Choosing the Right Condition-Based Maintenance Software: Five Key Aspects to Consider in 2025

Published on 21 Feb, 2025

In 2025, the shift from planned and reactive maintenance to Condition-Based Maintenance (CBM) is accelerating as organizations seek to enhance asset reliability, reduce operational costs, and minimize downtime situations. 

With the rise of AI, IoT, and automation, condition-based maintenance is no longer just about monitoring asset conditions—it’s about proactively responding to deviations and fixing them before they escalate into major issues. Condition-based maintenance software solutions must evolve with new AI features that can analyze vast amounts of data and generate prescriptive recommendations, allowing maintenance teams to prioritize tasks, reduce manual work, and extend asset lifespan without unnecessary interventions.

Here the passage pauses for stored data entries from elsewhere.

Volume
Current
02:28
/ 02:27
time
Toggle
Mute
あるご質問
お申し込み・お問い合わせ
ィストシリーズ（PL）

However, not all CBM solutions are created equal. To fully harness the benefits of AI-driven maintenance, organizations must carefully evaluate software based on their needs and how they want to set themselves up for the future. This guide outlines the five critical factors that maintenance, engineering, and operations leaders should consider when selecting the right software for running condition-based maintenance in 2025 and beyond.

Five Key Aspects to Consider When Evaluating Condition-Based Maintenance Software in 2025

With so many CBM solutions on the market, it’s easy to get caught up in feature lists and flashy dashboards. But what really matters is how well the software fits into your existing operations, improves efficiency, and delivers measurable results. The right CBM platform should seamlessly integrate with your systems, ensure data quality, scale with your operations, automate workflows, and drive business impact. Here’s a breakdown of the five key aspects to focus on when making your decision:

1. Seamless Integration With Existing Systems

Why It Matters: Many maintenance teams struggle with disconnected systems, making it hard to get a unified view of asset health. If your CBM software can’t integrate with your CMMS, BMS, SCADA, or IoT devices, you’ll face data silos, inefficiencies, and limited visibility—defeating the purpose of CBM.

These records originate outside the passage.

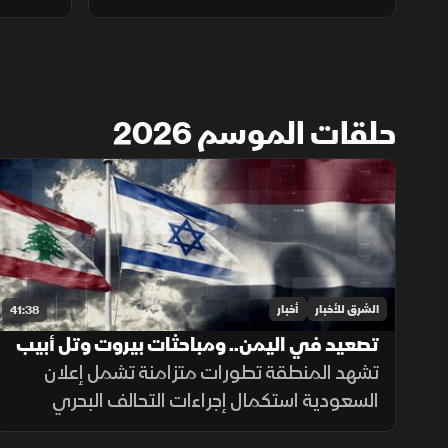
حلقات الموسم 2026
الشرق للأخبار
أخبار
41:38
تصعيد في اليمن.. ومباحثات بيروت وتل أبيب
تتواصل
تشهد المنطقة تطورات متزامنة تشمل إعلان
السعودية استكمال إجراءات التحالف البحري
الدفاعي، ومراجعة إيران لاتفاق هرمز، وتصعيدا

What to Look For: A future-proof CBM solution should support API-driven interoperability, allowing real-time data exchange across all your maintenance and asset management systems. It should also be designed to work with your existing infrastructure without disrupting IT operations. The goal is to centralize asset data for better decision-making while avoiding costly and complex system overhauls.

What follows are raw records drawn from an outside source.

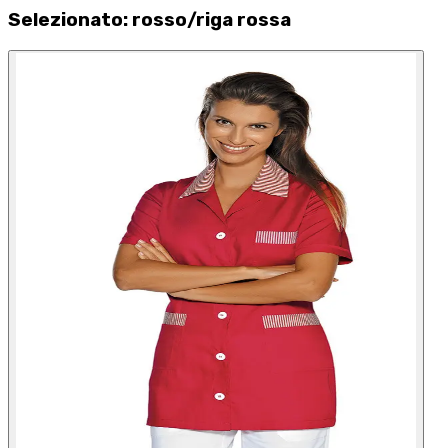
Selezionato
:
rosso/riga rossa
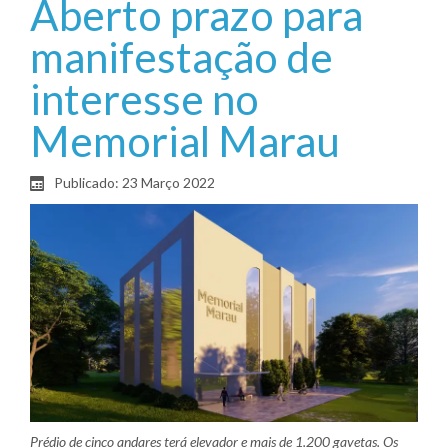
Aberto prazo para
manifestação de
interesse no
Memorial Marau
Publicado: 23 Março 2022
Prédio de cinco andares terá elevador e mais de 1.200 gavetas. Os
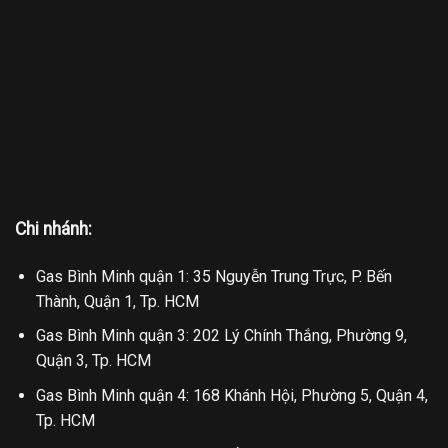
Chi nhánh:
Gas Bình Minh quận 1: 35 Nguyễn Trung Trực, P. Bến
Thành, Quận 1, Tp. HCM
Gas Bình Minh quận 3: 202 Lý Chính Thắng, Phường 9,
Quận 3, Tp. HCM
Gas Bình Minh quận 4: 168 Khánh Hội, Phường 5, Quận 4,
Tp. HCM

2. Data Quality: The Foundation for Leveraging AI in CBM

Why it Matters: AI is only as good as the data it learns from—and most maintenance teams deal with incomplete, inconsistent, or unstructured data from CMMS, CAFM, and IoT sources. Poor data quality can lead to inaccurate AI predictions, missed failure warnings, and unreliable maintenance recommendations.

What to Look For: The best CBM software should automate data structuring, validation, and anomaly detection, ensuring that raw data is cleansed and contextualized before AI-driven analysis. High-quality data enables AI Agents to provide accurate insights, helping engineers make faster, more informed decisions. Without this foundation, even the most advanced AI-powered CBM solution will fail to deliver meaningful results.

3. Scalability, Customization & Remote Operations Compatibility

Why It Matters: Maintenance teams today manage assets across multiple locations, often with distributed teams responsible for different sites. Your CBM software must be scalable and flexible, allowing you to monitor and manage diverse asset portfolios without limitations.

What to Look For: Look for a solution with robust remote monitoring capabilities, ensuring that engineers can access real-time asset health data, receive alerts, and take action from anywhere. Customization is equally critical—your CBM platform should allow you to configure workflows, alerts, and automation to fit your industry-specific challenges, whether you’re in facility management, energy services, or industrial operations.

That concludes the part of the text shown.